How to complete this task: Go through the records below and return each line that has "Wirecard" in it.

Dataset extract:
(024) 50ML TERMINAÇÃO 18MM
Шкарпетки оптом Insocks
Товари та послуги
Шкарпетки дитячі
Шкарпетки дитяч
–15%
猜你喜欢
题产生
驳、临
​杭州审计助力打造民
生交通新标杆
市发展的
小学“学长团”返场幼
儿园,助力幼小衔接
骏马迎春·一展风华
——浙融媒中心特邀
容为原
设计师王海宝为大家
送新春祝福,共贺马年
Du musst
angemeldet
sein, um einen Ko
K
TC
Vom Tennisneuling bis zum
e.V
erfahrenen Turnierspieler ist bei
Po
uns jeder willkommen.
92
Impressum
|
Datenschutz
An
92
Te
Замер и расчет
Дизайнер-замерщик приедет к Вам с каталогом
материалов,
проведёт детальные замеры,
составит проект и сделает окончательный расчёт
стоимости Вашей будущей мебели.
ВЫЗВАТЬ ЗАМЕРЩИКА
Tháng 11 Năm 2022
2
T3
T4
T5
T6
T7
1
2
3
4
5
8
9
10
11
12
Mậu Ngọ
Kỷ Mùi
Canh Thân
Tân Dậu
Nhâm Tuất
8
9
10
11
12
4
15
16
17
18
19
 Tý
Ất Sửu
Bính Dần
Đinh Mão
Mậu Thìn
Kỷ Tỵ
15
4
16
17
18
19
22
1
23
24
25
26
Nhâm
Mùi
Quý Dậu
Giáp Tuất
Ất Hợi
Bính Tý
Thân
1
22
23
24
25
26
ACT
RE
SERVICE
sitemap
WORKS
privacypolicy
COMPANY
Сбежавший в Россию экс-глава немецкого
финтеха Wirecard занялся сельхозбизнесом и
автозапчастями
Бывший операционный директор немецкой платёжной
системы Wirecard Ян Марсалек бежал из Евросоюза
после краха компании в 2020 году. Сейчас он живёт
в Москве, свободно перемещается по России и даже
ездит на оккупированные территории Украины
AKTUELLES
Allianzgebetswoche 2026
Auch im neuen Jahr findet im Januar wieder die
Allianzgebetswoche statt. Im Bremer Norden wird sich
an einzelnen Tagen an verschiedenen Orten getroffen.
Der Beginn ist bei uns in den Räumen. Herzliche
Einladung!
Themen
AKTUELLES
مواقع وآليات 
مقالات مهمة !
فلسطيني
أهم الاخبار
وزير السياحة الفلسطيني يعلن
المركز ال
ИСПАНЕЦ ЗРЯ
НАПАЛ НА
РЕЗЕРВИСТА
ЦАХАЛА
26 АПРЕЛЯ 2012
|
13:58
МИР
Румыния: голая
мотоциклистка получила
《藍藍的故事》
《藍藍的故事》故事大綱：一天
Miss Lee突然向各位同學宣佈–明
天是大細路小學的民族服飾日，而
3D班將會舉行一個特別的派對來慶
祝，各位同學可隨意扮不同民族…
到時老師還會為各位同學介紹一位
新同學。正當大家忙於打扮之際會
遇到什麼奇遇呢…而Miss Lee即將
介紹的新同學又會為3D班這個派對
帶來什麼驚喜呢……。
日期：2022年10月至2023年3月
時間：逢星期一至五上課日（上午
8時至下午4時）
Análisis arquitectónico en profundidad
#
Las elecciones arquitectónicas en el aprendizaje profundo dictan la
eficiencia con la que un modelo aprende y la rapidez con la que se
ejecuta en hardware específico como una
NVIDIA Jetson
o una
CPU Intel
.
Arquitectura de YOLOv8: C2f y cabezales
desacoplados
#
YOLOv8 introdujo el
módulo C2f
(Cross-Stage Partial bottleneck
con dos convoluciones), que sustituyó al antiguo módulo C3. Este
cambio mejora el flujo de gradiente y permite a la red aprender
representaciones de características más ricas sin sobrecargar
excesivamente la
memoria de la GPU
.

Answer to this exercise:
финтеха Wirecard занялся сельхозбизнесом и
системы Wirecard Ян Марсалек бежал из Евросоюза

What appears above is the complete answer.